WORK ORDER> Return all the lines below in which the string "through" appears.

THE INPUT Start Marker

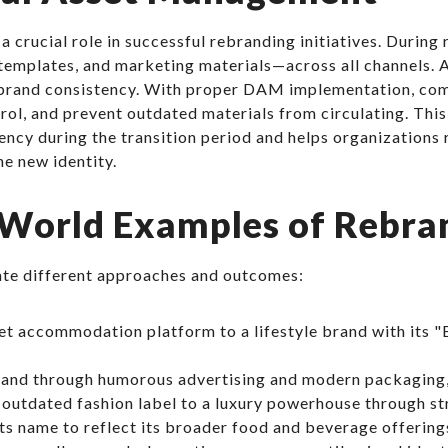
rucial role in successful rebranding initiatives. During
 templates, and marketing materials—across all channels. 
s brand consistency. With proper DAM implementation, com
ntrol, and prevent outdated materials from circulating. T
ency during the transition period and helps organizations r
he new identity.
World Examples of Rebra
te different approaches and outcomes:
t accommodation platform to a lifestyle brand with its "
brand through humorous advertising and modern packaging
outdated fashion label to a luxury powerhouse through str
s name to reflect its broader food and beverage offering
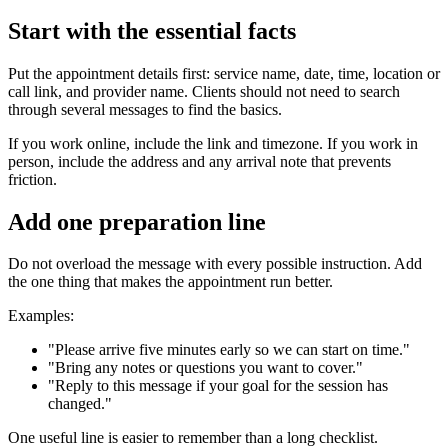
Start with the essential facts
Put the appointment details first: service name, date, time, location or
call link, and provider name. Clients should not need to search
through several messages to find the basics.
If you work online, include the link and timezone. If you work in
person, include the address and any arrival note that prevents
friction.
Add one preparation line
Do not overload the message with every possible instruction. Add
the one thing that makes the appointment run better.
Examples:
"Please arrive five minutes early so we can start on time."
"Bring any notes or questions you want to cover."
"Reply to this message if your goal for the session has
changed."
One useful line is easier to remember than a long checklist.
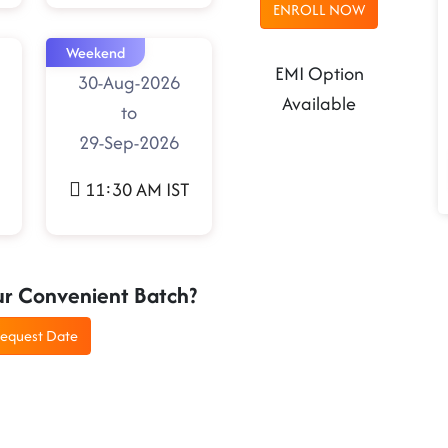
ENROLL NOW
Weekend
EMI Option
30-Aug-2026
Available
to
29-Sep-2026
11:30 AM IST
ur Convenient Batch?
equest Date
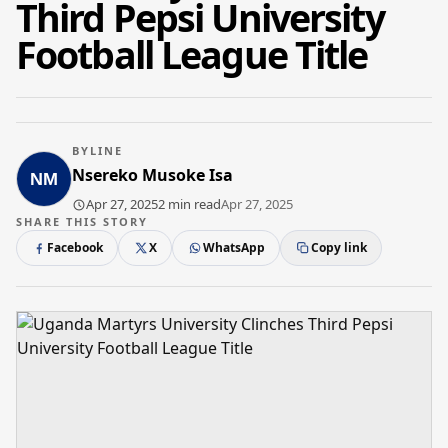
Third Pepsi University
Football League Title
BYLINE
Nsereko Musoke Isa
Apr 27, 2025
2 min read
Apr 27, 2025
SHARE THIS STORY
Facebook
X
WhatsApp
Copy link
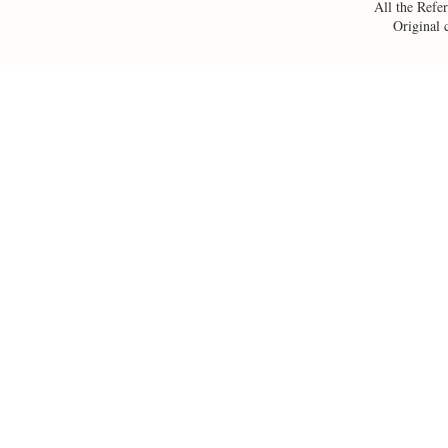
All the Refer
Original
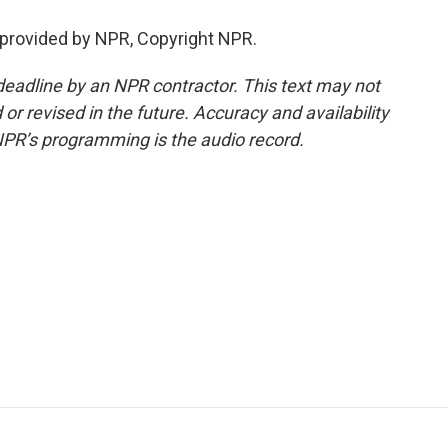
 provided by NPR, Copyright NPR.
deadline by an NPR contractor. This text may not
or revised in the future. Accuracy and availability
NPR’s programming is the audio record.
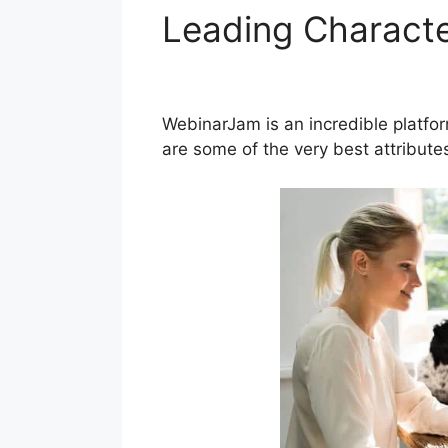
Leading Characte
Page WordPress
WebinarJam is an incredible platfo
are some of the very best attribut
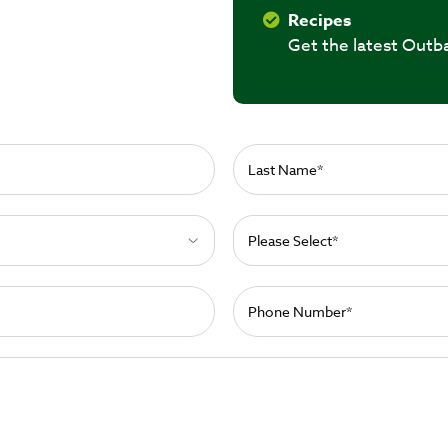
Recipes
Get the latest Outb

THE INPUT End Marker

EXERCISE OUTPUT>
brand through humorous advertising and modern packaging
outdated fashion label to a luxury powerhouse through str
through several messages to find the basics.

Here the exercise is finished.